# YOUR ASSIGNMENT
Copy each line of the data beneath in which the word "want" appears.

# SUPPLIED RECORDS
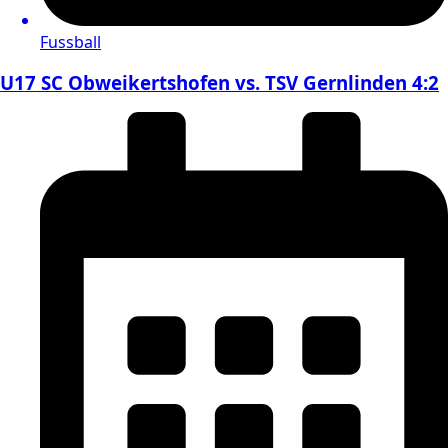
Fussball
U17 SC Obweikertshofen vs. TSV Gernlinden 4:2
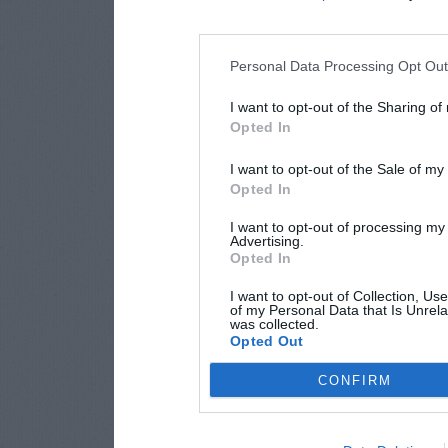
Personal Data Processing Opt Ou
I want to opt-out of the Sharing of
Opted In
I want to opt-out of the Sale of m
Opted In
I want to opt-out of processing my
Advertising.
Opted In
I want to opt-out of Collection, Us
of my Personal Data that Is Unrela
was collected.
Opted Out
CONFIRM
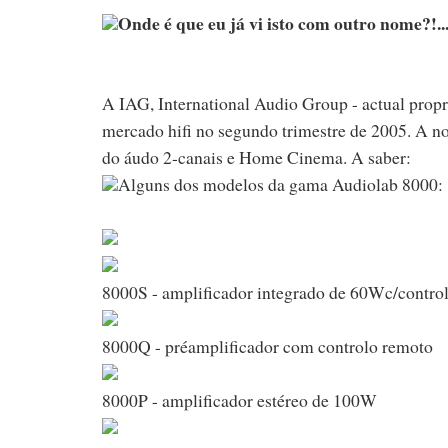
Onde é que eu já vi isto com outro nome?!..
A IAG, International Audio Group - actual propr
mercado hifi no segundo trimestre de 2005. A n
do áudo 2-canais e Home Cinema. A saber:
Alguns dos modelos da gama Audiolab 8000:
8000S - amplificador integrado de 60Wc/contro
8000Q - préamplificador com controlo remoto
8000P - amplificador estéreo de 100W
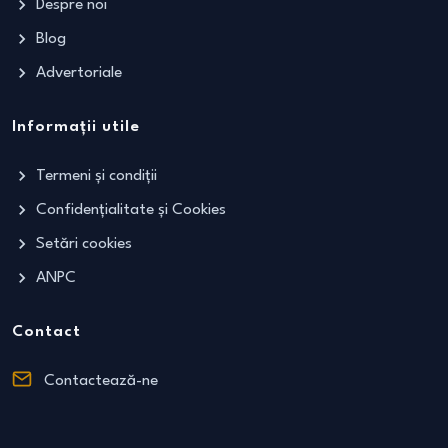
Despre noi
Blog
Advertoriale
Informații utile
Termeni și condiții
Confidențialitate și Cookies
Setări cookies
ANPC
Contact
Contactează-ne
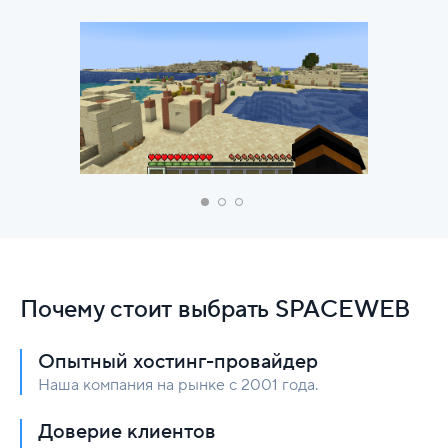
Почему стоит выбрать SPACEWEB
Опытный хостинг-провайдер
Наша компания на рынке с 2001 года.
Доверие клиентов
* * *
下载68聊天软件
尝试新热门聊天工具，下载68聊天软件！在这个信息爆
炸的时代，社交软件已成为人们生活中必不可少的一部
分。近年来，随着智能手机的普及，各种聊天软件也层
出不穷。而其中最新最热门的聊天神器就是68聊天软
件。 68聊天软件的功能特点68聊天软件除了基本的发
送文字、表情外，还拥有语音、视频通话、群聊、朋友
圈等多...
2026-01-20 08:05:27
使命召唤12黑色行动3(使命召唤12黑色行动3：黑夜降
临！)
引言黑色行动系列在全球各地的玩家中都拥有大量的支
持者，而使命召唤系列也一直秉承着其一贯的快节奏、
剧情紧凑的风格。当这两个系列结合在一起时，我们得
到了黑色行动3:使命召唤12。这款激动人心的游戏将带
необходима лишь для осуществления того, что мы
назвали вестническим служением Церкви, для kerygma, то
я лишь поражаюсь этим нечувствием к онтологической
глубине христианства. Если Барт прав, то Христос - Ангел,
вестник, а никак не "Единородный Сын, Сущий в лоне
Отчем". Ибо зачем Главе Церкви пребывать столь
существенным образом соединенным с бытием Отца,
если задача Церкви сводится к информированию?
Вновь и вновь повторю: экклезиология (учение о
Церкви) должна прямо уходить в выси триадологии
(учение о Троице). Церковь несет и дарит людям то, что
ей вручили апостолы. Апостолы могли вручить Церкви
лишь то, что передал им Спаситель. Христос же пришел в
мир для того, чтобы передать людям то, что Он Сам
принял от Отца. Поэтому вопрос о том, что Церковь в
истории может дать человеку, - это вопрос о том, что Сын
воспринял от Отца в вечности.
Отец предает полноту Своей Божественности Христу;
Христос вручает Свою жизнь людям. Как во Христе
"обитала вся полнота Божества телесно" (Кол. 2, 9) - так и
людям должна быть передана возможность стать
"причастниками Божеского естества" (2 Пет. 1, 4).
* * *
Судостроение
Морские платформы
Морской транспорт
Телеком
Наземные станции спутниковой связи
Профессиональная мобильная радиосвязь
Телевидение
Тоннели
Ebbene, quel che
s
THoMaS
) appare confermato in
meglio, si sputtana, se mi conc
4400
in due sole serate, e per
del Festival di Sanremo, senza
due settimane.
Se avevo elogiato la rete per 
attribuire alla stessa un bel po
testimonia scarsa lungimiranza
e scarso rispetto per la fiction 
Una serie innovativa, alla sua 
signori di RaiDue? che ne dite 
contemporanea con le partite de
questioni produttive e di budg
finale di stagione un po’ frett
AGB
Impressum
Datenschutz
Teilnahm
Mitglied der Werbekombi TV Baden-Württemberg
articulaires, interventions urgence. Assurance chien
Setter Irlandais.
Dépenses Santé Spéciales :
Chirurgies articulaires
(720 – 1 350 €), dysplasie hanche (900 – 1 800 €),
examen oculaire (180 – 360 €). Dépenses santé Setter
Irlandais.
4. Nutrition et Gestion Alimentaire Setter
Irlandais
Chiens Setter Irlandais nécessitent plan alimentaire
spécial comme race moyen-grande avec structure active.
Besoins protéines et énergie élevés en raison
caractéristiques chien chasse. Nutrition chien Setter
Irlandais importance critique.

# EXERCISE RESULT
I want to opt-out of the Sharing of
I want to opt-out of the Sale of m
I want to opt-out of processing my
I want to opt-out of Collection, Us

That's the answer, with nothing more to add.